ADR is calculated by dividing your total room revenue by the number of rooms sold. Unlike RevPAR, ADR only considers rooms that were actually occupied—it doesn't factor in your unsold inventory. This makes it a pure measure of your pricing power in the market.
Hotel managers track ADR daily, weekly, monthly, and annually to understand pricing trends, evaluate the success of rate strategies, and benchmark against competitors. A rising ADR typically indicates strong demand or effective pricing strategies, while a declining ADR may signal market pressure or the need to reassess your positioning.
How to Calculate ADR
The ADR formula is straightforward: divide your total room revenue by the number of rooms you sold during the same period. This calculation excludes complimentary rooms, staff accommodations, and rooms used for house purposes.

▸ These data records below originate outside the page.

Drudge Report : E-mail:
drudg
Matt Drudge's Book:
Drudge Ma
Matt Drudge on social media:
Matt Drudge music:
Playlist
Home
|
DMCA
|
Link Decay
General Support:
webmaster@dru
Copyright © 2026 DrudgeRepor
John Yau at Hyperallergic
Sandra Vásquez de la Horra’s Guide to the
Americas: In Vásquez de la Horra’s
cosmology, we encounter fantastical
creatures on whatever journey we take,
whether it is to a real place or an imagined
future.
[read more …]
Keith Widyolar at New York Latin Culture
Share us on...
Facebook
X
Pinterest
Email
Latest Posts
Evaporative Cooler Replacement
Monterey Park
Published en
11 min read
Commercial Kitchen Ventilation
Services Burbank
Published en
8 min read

When calculating ADR, consistency is crucial. Always use the same time period for both revenue and rooms sold. Most hotels calculate ADR daily, but you can also calculate it for any period—weekly, monthly, quarterly, or annually.
Worked Example
- 1.Your hotel has 100 rooms
- 2.Last night, 75 rooms were sold
- 3.Total room revenue was $9,375
- 4.ADR = $9,375 ÷ 75 rooms
Your ADR is $125.00 per room
Why ADR Matters for Your Hotel
ADR directly impacts your bottom line. Even small increases in ADR can significantly boost profitability because the additional revenue flows almost entirely to profit—your operating costs remain largely fixed whether you charge $100 or $120 per room.
Tracking ADR helps you understand your competitive position. If your ADR is lower than competitors with similar properties, you may be underpricing. If it's higher but your occupancy is suffering, you might be pricing yourself out of the market.

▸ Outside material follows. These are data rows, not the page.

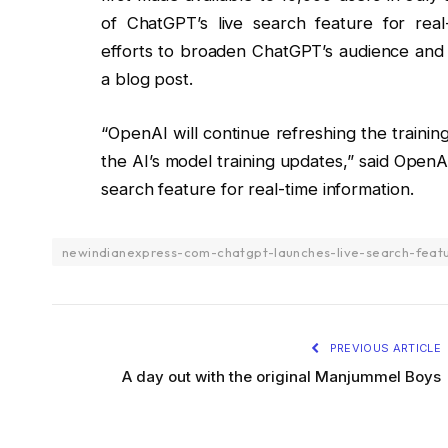
of ChatGPT’s live search feature for real-
efforts to broaden ChatGPT’s audience and fo
a blog post.
“OpenAI will continue refreshing the training
the AI’s model training updates,” said Open
search feature for real-time information.
newindianexpress-com-chatgpt-launches-live-search-featu
PREVIOUS ARTICLE
A day out with the original Manjummel Boys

ADR also reveals the effectiveness of your sales and marketing efforts. Promotions that fill rooms but crush your ADR may not be worth running. Understanding this trade-off between rate and occupancy is central to revenue management.
Limitations of ADR
- •ADR ignores unsold rooms—a hotel with 50% occupancy and $200 ADR isn't necessarily performing better than one with 90% occupancy and $130 ADR
- •It doesn't account for distribution costs—a $150 booking through an OTA costs more than the same rate through your website
- •ADR can be inflated by a few high-rate bookings while most guests pay much less
- •Seasonal variations make month-to-month comparisons misleading without context
- •It doesn't reflect total guest value, including food, spa, and other ancillary revenue
Related Hotel Metrics
RevPAR (Revenue Per Available Room)
Combines ADR with occupancy to show revenue efficiency across all rooms, not just sold ones. RevPAR = ADR × Occupancy Rate.
Occupancy Rate
The percentage of available rooms that are sold. High ADR with low occupancy may indicate overpricing.
GOPPAR (Gross Operating Profit Per Available Room)
Measures profitability after operating costs, giving a truer picture than revenue-based metrics.
TRevPAR (Total Revenue Per Available Room)
Includes all revenue sources (F&B, spa, parking), not just room revenue.